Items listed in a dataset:

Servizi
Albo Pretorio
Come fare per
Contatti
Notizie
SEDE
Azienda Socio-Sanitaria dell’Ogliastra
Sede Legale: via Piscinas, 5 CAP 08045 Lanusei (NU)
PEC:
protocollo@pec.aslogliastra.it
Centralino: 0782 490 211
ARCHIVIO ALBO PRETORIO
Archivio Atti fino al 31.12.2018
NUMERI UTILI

==

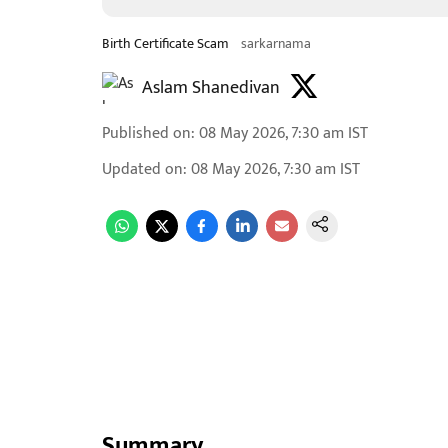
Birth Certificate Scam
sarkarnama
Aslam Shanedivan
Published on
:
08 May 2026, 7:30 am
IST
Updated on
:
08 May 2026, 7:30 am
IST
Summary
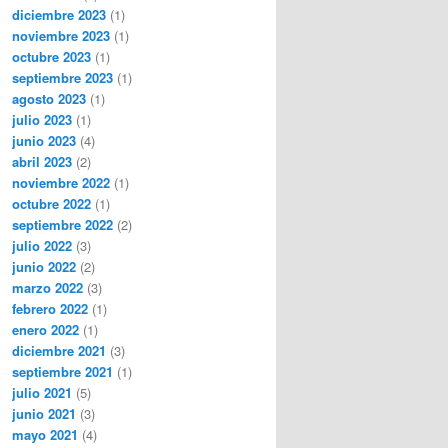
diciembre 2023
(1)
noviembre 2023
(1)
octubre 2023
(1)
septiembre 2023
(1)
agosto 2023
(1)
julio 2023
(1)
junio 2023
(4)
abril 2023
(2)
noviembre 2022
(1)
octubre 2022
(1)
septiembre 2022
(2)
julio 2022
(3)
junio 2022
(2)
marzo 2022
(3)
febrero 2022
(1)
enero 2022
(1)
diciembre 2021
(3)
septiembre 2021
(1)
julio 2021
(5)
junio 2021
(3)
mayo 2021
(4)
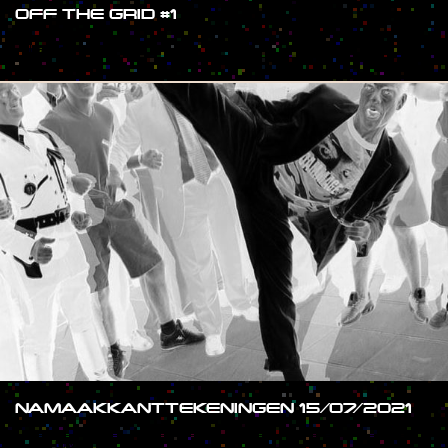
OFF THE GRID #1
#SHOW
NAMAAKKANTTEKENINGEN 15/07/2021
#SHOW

→ TASK DESCRIPTION
Looking at the data above, return every line from the one with "Sede Legale: via" down to the one with "NUMERI UTILI", exactly and inclusively.

→ EXERCISE RESULT
Sede Legale: via Piscinas, 5 CAP 08045 Lanusei (NU)
PEC:
protocollo@pec.aslogliastra.it
Centralino: 0782 490 211
ARCHIVIO ALBO PRETORIO
Archivio Atti fino al 31.12.2018
NUMERI UTILI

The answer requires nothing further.